Mohon tunggu...
Abanggeutanyo
Abanggeutanyo Mohon Tunggu... Wiraswasta - “Besar, ternyata ada yang lebih besar, sangat besar, terbesar, super besar, mega besar dan maha besar.”

Nama : FM Al-Rasyid ---------------------------------------------------------------- Observe and be Observed

Selanjutnya

Tutup

Politik Pilihan

TWK Bukan Modus Pemecatan ala KPK, Bisa Terjadi pada Instansi Lain

30 Mei 2021   03:44 Diperbarui: 30 Mei 2021   23:06 776
+
Laporkan Konten
Laporkan Akun
Kompasiana adalah platform blog. Konten ini menjadi tanggung jawab bloger dan tidak mewakili pandangan redaksi Kompas.
Lihat foto
Gambar ilustrasi: sumber memekocak.my.id

Apa yang lebih penting di balik asesmen Tes Wawasan Kebangsaan (TWK), Pemecatan terhadap 51 pegawai KPK ataukah Pencegahan masuknya SDM terpapar radikalisme ke dalam tubuh KPK?

Dari total 1.351 pegawai KPK yang mengikuti asesmen TWK, 1.274 orang lulus syarat minimal. Hanya 75 orang yang tidak memenuhi syarat. Dari jumlah tersebut akhirnya, 51 orang benar-benar TIDAK memenuhi syarat sehingga diberhentikan.

Secara porsentase, 51 orang diberhentikan dari 1.351 orang artinya 3,8% SDM di KPK yang tidak memenuhi persyaratan minimal agar layak bernaung di dalam sebuah institusi yang bernama "Komisi Pemberantasan Korupsi" atau KPK.
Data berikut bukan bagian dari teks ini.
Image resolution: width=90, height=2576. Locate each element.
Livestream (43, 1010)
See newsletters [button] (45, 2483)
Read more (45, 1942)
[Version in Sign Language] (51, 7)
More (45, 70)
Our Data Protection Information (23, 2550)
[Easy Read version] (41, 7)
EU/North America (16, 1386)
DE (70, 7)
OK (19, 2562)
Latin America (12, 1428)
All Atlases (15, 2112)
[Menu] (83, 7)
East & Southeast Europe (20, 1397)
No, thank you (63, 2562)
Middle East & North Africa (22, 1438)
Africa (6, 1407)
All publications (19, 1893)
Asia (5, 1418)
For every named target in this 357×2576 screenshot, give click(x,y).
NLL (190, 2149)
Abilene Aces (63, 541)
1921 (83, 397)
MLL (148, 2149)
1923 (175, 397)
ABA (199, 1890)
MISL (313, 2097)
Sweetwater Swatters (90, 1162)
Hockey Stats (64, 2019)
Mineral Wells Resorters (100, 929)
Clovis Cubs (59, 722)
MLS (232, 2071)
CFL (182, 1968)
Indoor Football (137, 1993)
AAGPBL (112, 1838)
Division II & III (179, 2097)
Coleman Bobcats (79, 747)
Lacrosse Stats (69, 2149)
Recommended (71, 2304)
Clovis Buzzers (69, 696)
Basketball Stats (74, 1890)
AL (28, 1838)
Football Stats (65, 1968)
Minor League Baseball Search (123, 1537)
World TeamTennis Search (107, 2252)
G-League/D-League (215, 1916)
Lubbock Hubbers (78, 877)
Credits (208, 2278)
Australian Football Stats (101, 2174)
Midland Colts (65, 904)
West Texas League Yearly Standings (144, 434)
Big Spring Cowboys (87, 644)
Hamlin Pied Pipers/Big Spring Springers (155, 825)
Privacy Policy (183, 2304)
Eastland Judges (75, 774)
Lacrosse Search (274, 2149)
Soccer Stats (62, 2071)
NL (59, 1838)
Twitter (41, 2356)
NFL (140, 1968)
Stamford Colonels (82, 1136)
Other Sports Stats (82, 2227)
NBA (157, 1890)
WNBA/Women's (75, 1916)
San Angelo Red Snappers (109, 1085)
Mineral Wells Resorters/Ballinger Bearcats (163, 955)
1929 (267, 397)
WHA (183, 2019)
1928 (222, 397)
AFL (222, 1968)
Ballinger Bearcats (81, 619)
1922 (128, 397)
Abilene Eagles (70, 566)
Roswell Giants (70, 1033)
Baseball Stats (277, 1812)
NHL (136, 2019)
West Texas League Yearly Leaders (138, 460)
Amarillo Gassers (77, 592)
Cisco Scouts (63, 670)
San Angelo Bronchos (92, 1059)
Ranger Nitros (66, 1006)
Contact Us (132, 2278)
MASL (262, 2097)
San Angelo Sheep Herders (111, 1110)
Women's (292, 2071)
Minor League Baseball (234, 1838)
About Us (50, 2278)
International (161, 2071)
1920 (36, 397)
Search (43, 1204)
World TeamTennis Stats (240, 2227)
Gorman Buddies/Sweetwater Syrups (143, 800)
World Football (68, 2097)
Secara prosentase angka 3,8% tidak terlalu signifikan sehingga perombakan di dalam tubuh organisasi dengan jumlah prosenstase tersebut sesungguhnya bukan sebuah kekhawatiran terjadinya revolusi fundamental terhadap AD atau ART instansi KPK. 
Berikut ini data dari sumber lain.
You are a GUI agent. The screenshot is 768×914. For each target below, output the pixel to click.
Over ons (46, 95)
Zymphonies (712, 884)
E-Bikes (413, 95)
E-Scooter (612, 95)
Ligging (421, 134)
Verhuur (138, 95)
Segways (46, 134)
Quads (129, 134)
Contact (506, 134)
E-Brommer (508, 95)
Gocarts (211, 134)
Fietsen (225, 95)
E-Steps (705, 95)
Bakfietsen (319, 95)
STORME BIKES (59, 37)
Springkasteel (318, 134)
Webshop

Mungkin saja istilah AD/ART terlalu umum dan luas, jadi tepatnya sebut saja tidak sesuai dengan Visi dan Misi KPK.

Dengan kata lain masih ada 96% SDM yang selaras dengan Visi dan Misi KPK yang juga masih terlalu panjang untuk diurai tetapi secara singkat Visi KPK adalah "Bersama Masyarakat Menurunkan TIingkat Korupsi dan Mewujudkan Indonesia Maju." Ada 4 butir rincian Visi KPK yang dapat dilihat di profil singkat KPK.

Di dalam "Misi" KPK ada 6 poin tugas utama, yakni pencegahan, monitoring, supervisi, koordinasi, penyelidikan-penyidikan-penuntutan dan pelaksanaan putusan hakim berkekuatan hukum.

Jika ada SDM yang diberhentikan baik secara parsial maupun massal seharusnya karena SDM tersebut tidak sesuai dengan visi dan misi KPK atau setidaknya tidak sesuai dengan filosofi dasar yaitu Keterbukaan, Kepastian Hukum, Akuntabilitas, Kepentingan Umum dan Proporsionalitas.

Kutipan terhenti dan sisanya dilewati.